CLARK: But you want to find a way to change that. Be their role model. 

JANET: Yeah, I do. 

JANET: In case I do decide I want to talk to the smoking person, I was wondering if you could tell me what that might look like. 

CLARK: We can absolutely support you with that decision. 

JANET’S THOUGHT: I just hope I follow through this time. 

CLARK: I think it’s great you’re thinking about diving in right away. The planning process usually starts with setting something we call SMART goals. Can I tell you about those? 

JANET: Please do. 

CLARK: SMART goals are smaller benchmarks that we can set towards the bigger goal of quitting smoking. They should be specific, measurable, action oriented, realistic, and time based, smart! Basically, you want to pick something you can realistically achieve. 

JANET: Like quitting permanently? 

COACH: Great work! Janet appreciated that you asked for permission before sharing information about SMART goals.

CLARK: Quitting permanently is a great long term objective and challenge. For a SMART goal, we might want to consider setting something smaller and more achievable. 

CLARK: How’s that sound?

JANET: Okay that sounds better. How about,

COACH: Great! You first affirmed Janet’s motivation to quit and then prompted her to think about smaller action steps. Now she has a SMART goal!

JANET: scheduling the actual meeting with the smoking person. 

CLARK: That sounds perfect! When do you think you could do that? 

JANET: I can probably make that happen this Friday. I don’t have any deadlines coming up or anything. 

CLARK: Wonderful. 

JANET: But I guess I still have a few concerns, like since my last visit, actually, I’ve noticed more than ever how smoking is a part of my daily life.

JANET: In the lead up to my show, I realized I use smoking as a sort of reward for crossing something off my list. I’ll spend hours on a single piece of art. The promise of a cigarette at the end of the tunnel motivates me to finish. 

CLARK: What alternatives can you think of? 

COACH: Good job putting Janet at the center of brainstorming solutions. She’ll feel more ownership of a plan she helped come up with!

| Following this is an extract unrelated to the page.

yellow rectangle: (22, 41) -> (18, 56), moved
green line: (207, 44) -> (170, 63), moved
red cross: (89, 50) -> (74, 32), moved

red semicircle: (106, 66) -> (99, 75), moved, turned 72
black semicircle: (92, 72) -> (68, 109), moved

JANET: Like candy instead of smoking? Great. Instead of dying of lung cancer, I’ll die of diabetes. 

CLARK: It doesn’t have to be something like that. 

JANET: I know, it could be something like watching TV, but that’s so “involved”. The cigarettes are easy, and they don’t pull me out of the zone. 

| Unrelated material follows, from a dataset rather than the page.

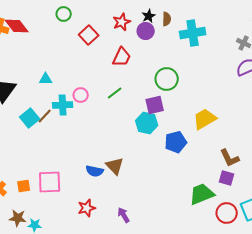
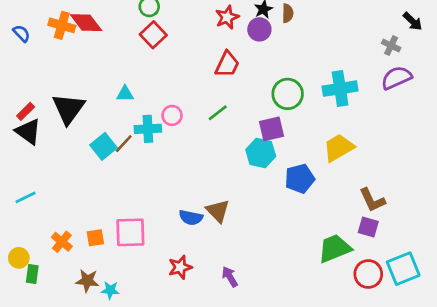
cyan cross: (193, 33) -> (340, 89), moved
red square: (89, 35) -> (153, 35), moved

CLARK: You want a simple smoking replacement that doesn’t change your routine. 

JANET: Hm, you know a friend just gave me one of those puzzle books: crosswords, sudoku, stuff like that. 

COACH: Great job responding to barriers with a reflection that prompted Janet to identify a potential solution.

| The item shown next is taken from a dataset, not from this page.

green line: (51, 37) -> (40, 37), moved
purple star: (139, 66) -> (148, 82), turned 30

JANET: It’s better than watching TV. That’s for sure. And it’ll still feel like a treat.

CLARK: Great. 

CLARK: You’re working hard to take steps to better your health, and everyone here wants to support you however we can. 

JANET: I’ve worked hard for fifty six years, raised two kids all on my own. I’m not afraid of a little hard work. 

CLARK: It’s hard work, but it’s important work, which is why it’s so significant you came back to talk today. We’ll meet again soon to keep up with your cardiovascular health. 

JANET: I appreciate it. Thanks again for everything! 

COACH: After this visit, Janet spoke with a smoking cessation counselor. They discussed her preference for nicotine gum, and about going to one on one sessions. She set a quit day on her grandkids’ birthday and at her next visit she reported that she hadn’t smoked for 30 days.